## Required action
Reproduce exactly the lines from the line containing "O crescimento do setor dos animais de tem" through the end of the records below, including both ends, and nothing else.

## Task material
◆ ◆ ◆ ◆

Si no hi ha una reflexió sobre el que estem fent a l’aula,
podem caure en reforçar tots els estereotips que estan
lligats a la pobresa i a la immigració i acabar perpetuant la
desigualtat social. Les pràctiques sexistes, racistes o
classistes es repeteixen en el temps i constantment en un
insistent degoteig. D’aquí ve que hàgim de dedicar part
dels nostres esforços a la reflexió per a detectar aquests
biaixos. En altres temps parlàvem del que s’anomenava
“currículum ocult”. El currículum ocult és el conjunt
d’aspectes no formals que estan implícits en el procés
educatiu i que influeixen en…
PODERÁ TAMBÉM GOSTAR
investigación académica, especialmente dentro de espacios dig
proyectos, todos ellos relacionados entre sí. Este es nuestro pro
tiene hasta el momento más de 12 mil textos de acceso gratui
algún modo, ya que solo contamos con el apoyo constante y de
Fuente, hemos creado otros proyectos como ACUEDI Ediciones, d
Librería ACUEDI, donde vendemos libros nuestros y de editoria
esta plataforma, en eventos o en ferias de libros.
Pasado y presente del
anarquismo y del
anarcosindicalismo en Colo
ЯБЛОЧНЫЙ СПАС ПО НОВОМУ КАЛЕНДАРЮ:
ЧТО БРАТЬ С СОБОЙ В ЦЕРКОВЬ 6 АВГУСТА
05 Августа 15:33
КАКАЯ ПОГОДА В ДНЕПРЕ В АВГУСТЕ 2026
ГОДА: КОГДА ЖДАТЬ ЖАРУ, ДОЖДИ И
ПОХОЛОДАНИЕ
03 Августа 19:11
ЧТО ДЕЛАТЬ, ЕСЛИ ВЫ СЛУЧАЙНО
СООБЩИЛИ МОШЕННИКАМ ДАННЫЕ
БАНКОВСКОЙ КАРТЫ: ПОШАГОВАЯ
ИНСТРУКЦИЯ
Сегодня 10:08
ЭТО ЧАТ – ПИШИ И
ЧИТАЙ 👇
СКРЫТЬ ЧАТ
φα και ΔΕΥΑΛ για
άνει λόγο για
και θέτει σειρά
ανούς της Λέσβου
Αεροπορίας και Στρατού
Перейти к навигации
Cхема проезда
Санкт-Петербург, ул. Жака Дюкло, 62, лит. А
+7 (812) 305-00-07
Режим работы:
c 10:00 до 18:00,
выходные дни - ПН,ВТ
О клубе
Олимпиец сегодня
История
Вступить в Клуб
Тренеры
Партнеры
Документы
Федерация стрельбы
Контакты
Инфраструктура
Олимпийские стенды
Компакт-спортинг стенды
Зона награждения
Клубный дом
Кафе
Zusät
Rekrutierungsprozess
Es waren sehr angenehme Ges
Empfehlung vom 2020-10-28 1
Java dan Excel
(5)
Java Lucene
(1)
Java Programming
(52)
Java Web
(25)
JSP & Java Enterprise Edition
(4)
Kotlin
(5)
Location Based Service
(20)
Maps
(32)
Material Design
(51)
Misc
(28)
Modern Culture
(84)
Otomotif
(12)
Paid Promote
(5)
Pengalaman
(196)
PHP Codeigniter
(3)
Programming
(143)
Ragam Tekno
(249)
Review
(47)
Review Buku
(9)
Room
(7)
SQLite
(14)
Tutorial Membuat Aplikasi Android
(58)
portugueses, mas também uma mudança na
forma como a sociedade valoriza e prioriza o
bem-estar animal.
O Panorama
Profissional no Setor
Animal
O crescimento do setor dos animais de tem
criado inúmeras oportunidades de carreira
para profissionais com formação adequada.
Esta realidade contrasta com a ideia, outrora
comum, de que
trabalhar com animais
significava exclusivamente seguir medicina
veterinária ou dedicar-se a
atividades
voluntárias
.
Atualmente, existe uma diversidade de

◆ ◆ ◆ ◆

## Problem solution
O crescimento do setor dos animais de tem
criado inúmeras oportunidades de carreira
para profissionais com formação adequada.
Esta realidade contrasta com a ideia, outrora
comum, de que
trabalhar com animais
significava exclusivamente seguir medicina
veterinária ou dedicar-se a
atividades
voluntárias
.
Atualmente, existe uma diversidade de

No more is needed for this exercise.